As the baby boomer generation ages, the number of hip replacement surgeries is expected to increase. In 2001, about 165,000 hip joints were replaced in U.S. hospitals according to the National Center for Health Statistics, and 326,000 knees were replaced. While the majority of joint replacement patients remain in the 60-plus year category, more people are deciding to have surgery one or two decades earlier.
About 70 percent of people seeking hip replacement surgery have severe osteoarthritis, a common chronic disease that damages cartilage, the tissue that acts as a protective cushion allowing for the smooth, low-friction movement of the joint. Osteoarthritis is the leading cause of long-term knee damage and the most common reason for knee replacement. By age 65, women are five times more likely than men to have this disease.
A common goal for physicians when replacing joints is to minimize the discomfort and the recovery time, and reduce the time it takes to successfully install the joint implant while properly installing the new joint to provide the best possible range of motion for the patient using materials and techniques which will maximize the lifetime of the replacement joint.
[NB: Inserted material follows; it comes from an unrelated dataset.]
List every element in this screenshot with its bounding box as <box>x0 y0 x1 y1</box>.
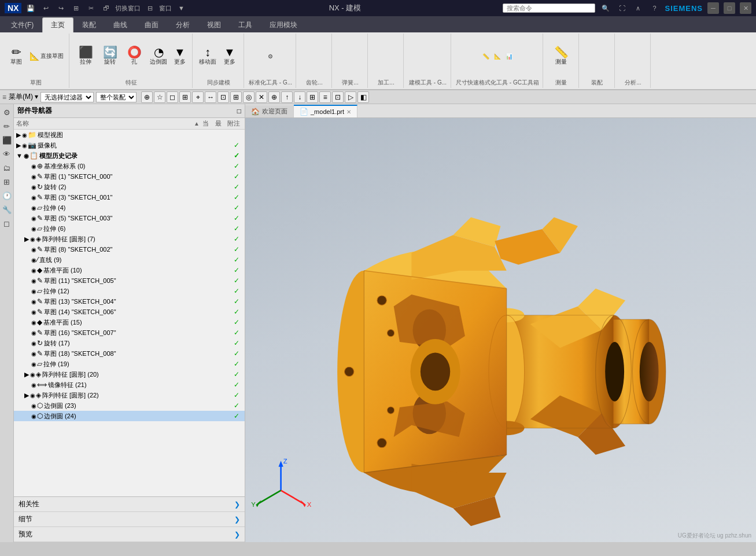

To this end, pre-surgery modeling is an important step in the joint replacement process so that the surgeon is able to properly select the best joint replacement option and estimate how it will be implanted, move, and affect the patient prior to the actual surgery.
Unfortunately, many current pre-operation techniques only focus on selecting a prosthesis which will fit static two-dimensional requirements based on acetate portrayals of a prosthesis which are then overlaid on a two-dimensional x-ray. For example, for hip replacements, current planning for acetabular implant placement and size selection is performed using acetate templates and a single anterior-posterior X-Ray of the pelvis. Acetabular templating is most commonly performed to determine the approximate size of the acetabular component, but there is little effort to accurately determine the ideal position of the implant or the effect such placement will have on the patient.
Without accurate modeling, physicians may face uncertainty in the actual operation when deciding where to remove existing bone and/or tissue as well as how much to remove. Such uncertainty raises risks with inexperienced physicians and can also keep experienced physicians from using newer and improved joint replacement options since they are more sure of the operation experience with older technology.
Therefore, there is still a need for methods and systems which more accurately enable physicians to model surgical joint replacement.